[Saved entries]
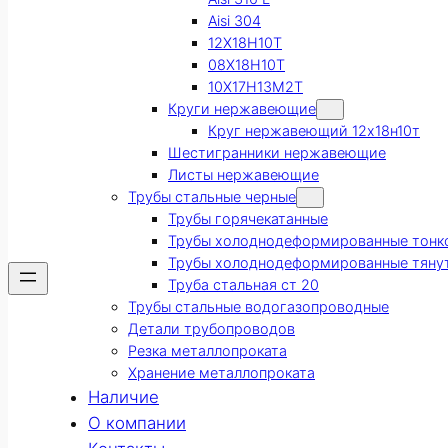
Aisi 304
12Х18Н10Т
08Х18Н10Т
10Х17Н13М2Т
Круги нержавеющие
Круг нержавеющий 12х18н10т
Шестигранники нержавеющие
Листы нержавеющие
Трубы стальные черные
Трубы горячекатанные
Трубы холоднодеформированные тонк
Трубы холоднодеформированные тяну
Труба стальная ст 20
Трубы стальные водогазопроводные
Детали трубопроводов
Резка металлопроката
Хранение металлопроката
Наличие
О компании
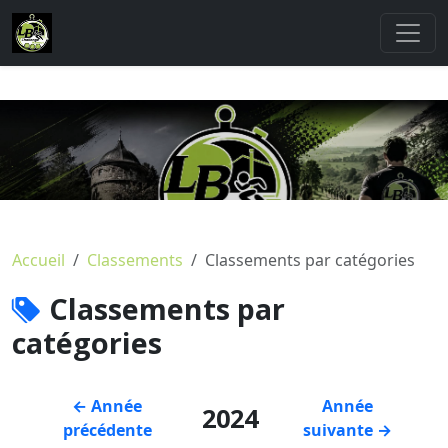
Accueil
Classements
Classements par catégories
Classements par
catégories
← Année
Année
2024
précédente
suivante →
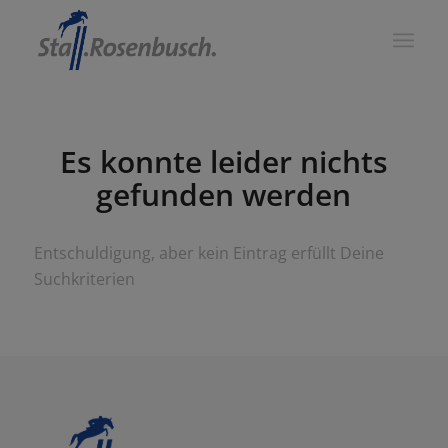
Es konnte leider nichts
gefunden werden
Entschuldigung, aber kein Eintrag erfüllt Deine
Suchkriterien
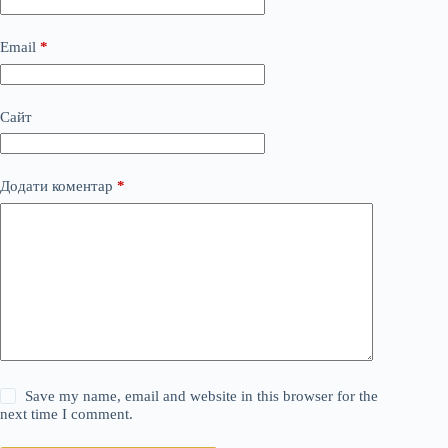
Email
*
Сайт
Додати коментар
*
Save my name, email and website in this browser for the
next time I comment.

▶ **EXERCISE DESCRIPTION**:
Copy each line in the entries above where "нержавеющие" turns up.

▶ **ANSWER TO THE PROBLEM**:
Круги нержавеющие
Шестигранники нержавеющие
Листы нержавеющие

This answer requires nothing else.